Items from a dataset:
• • • • • • •

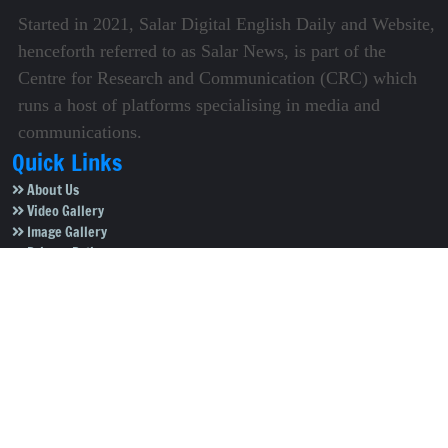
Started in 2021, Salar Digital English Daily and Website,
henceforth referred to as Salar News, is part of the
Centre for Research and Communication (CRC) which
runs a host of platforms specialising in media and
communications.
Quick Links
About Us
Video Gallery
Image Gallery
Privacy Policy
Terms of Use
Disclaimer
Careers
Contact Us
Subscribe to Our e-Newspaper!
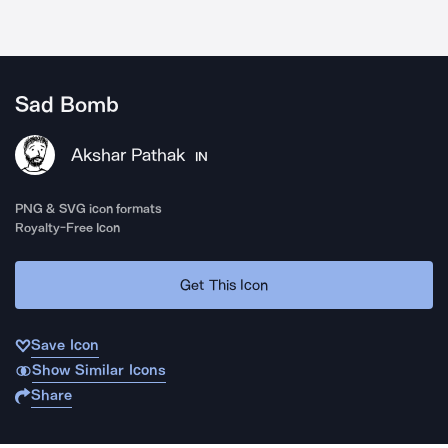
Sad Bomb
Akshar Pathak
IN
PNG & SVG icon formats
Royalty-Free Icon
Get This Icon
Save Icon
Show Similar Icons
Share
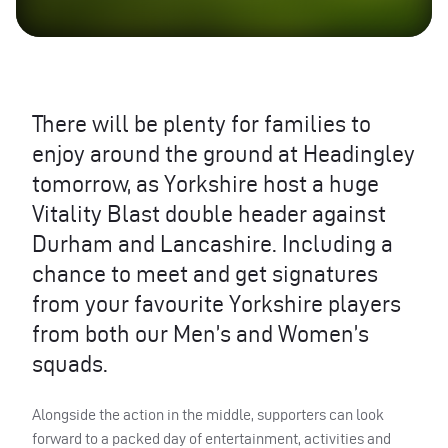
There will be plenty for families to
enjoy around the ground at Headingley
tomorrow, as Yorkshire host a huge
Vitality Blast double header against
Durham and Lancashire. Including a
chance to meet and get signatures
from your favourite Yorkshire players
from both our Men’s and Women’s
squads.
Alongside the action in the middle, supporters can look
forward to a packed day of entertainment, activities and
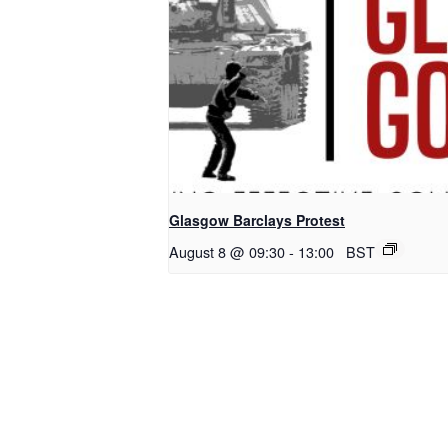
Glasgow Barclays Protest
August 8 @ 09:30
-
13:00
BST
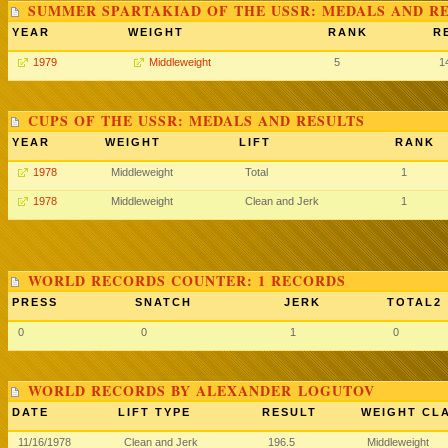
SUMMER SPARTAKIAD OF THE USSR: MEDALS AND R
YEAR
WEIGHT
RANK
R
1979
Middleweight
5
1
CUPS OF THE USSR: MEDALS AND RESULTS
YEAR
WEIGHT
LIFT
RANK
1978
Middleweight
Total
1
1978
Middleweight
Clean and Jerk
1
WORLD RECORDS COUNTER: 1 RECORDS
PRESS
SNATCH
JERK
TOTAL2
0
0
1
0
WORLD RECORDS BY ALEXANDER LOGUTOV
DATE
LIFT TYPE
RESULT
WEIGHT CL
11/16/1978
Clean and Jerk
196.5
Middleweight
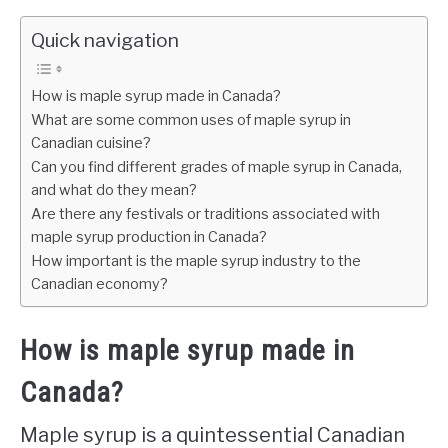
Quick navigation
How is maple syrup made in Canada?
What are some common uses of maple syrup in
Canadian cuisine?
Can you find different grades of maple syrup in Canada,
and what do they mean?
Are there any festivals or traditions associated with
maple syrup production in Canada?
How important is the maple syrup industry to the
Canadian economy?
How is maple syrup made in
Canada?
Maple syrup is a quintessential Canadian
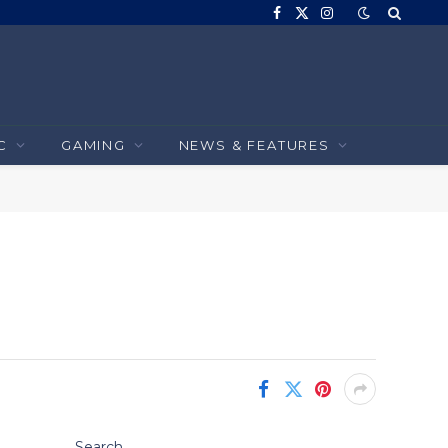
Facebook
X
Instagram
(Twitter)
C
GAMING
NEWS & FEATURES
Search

• • • • • • •

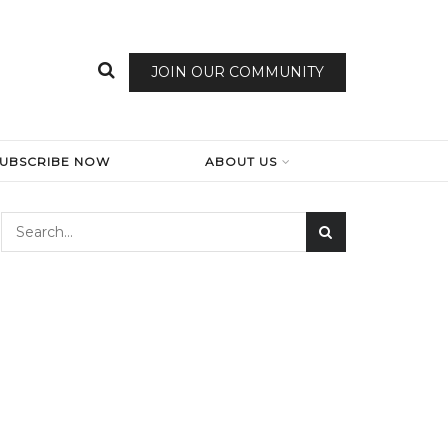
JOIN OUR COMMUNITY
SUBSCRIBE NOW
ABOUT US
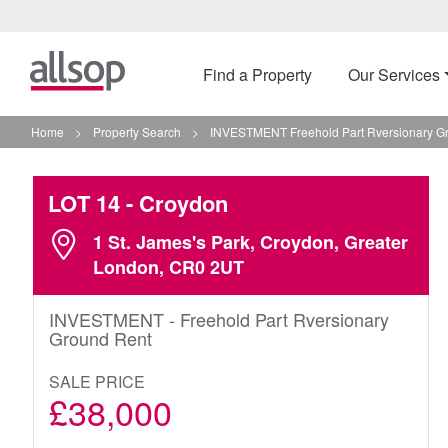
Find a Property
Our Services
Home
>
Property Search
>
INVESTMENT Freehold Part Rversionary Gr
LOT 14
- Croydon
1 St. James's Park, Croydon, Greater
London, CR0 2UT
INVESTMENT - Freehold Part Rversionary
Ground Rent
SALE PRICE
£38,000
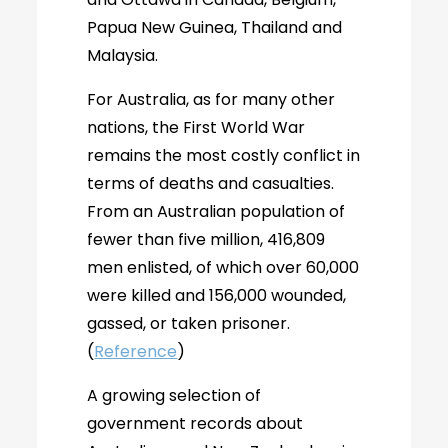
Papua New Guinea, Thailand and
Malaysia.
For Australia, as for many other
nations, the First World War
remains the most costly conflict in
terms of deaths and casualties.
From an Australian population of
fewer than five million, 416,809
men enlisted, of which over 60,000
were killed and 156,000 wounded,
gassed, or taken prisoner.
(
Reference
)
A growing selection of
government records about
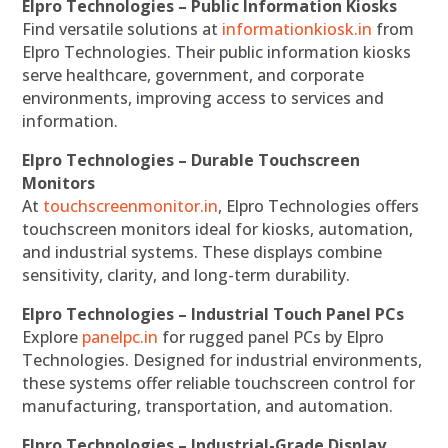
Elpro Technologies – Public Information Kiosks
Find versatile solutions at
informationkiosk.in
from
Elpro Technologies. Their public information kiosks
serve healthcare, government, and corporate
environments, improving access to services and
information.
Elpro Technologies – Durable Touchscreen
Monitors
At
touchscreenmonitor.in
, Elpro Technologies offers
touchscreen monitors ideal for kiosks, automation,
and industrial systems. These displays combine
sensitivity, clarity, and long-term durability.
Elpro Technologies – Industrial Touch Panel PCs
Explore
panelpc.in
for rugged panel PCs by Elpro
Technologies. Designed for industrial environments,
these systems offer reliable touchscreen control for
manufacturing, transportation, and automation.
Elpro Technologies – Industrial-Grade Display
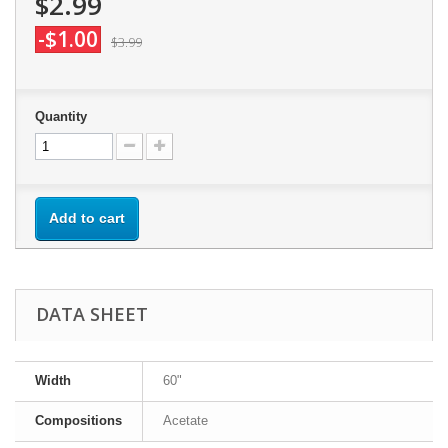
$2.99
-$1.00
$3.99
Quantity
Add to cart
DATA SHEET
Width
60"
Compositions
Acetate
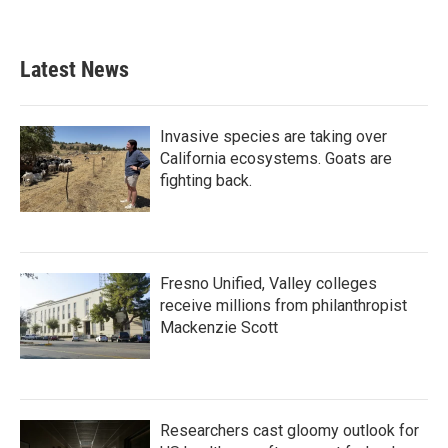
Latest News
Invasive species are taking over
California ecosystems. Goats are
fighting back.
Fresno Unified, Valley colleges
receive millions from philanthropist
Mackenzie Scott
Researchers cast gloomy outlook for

• • • • • • •

* [What is expected]: Write out every line of the entries that holds the word "MEDALS".

* [Result of this exercise]:
SUMMER SPARTAKIAD OF THE USSR: MEDALS AND R
CUPS OF THE USSR: MEDALS AND RESULTS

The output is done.